Defences are open to all members of the campus community as well as the general public. Please email ahmad.aldabbagh@ubc.ca to receive the Zoom link for this defence.
ABSTRACT
With the advent of Industrial Internet of Things and the push towards digitization, industrial control systems have undergone an increase in connectivity, which enables remote monitoring and control. This in turn has led to their increased vulnerability to several cyberattacks. These attacks can have severe consequences, including equipment damage, service disruption, and even compromising public safety. This thesis focuses on a certain type of cyberattacks, called replay attack. A replay attack involves capturing legitimate communication signals between components in an industrial control system and replaying it later to disrupt system operations or perform other physical attacks.

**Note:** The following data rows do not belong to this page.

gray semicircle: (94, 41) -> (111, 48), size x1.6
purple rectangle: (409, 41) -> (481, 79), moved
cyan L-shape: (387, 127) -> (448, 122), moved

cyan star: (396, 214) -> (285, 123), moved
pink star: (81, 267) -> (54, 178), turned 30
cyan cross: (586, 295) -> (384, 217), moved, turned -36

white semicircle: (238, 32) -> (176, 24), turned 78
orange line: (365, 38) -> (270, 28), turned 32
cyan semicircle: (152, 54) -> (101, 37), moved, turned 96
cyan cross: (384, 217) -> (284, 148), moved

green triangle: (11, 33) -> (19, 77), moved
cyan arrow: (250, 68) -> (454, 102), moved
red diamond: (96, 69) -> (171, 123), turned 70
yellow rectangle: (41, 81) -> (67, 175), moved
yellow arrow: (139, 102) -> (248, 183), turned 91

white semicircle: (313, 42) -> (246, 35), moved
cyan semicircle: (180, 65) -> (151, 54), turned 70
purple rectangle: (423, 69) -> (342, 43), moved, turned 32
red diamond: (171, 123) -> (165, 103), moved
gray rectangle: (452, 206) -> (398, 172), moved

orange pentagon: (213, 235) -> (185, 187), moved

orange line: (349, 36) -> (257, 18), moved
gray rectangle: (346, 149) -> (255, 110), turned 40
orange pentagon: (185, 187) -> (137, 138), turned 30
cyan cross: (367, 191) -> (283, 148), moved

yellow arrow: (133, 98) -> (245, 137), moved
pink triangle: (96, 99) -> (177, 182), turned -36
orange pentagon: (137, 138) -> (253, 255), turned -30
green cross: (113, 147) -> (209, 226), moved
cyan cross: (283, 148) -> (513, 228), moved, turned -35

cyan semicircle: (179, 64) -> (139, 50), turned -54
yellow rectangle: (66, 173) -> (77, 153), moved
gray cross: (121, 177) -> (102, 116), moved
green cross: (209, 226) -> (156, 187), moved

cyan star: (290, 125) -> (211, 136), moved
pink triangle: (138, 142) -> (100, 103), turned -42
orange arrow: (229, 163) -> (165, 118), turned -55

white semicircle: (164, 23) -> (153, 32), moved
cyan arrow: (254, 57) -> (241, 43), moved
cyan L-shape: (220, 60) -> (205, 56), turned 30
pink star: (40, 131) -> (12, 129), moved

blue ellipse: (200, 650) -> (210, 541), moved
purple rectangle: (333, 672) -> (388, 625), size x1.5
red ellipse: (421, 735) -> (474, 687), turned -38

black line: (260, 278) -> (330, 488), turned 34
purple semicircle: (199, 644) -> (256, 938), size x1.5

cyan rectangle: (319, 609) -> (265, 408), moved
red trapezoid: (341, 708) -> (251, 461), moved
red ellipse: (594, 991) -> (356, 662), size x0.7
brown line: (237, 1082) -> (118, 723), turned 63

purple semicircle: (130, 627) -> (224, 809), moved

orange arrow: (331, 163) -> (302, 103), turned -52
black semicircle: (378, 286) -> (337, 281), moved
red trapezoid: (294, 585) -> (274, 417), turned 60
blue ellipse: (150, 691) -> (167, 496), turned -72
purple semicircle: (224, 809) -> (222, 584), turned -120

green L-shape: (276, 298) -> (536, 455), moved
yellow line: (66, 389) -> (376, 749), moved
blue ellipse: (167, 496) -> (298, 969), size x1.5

This thesis presents a comprehensive study on the detection of replay attacks on sensor measurements in industrial control systems. Utilising the vast amount of operational data (i.e. sensor measurements) generated by industrial control systems, a novel data-driven two-stage detection and verification framework is proposed. The proposed framework combines statistical techniques, signal processing and deep learning to detect replay attacks on industrial control systems. The first stage of the detection method consists of continuous monitoring of sensor measurements by performing change-point detection based on the corresponding matrix profile. This stage provides an early indicator of a potential replay attack. The second stage provides a validation of whether the detected change-point is due to a replay attack or not. This stage consists of performing time-frequency analysis using short-time Fourier transform to generate a spectrogram, introducing spatial features to the time-series sensor measurements. Then, the spectrogram is split into image frames, creating spatio-temporal features. A Convolutional Long-Short Term Memory based autoencoder (ConvLSTM-AE) is designed to capture these spatio-temporal features in an unsupervised manner, where a replay attack is detected based on the reconstruction error. To evaluate the effectiveness of the proposed detection and verification framework, it is tested on different replay attack scenarios defined, in data generated using the Tennessee Eastman process benchmark simulation system/process.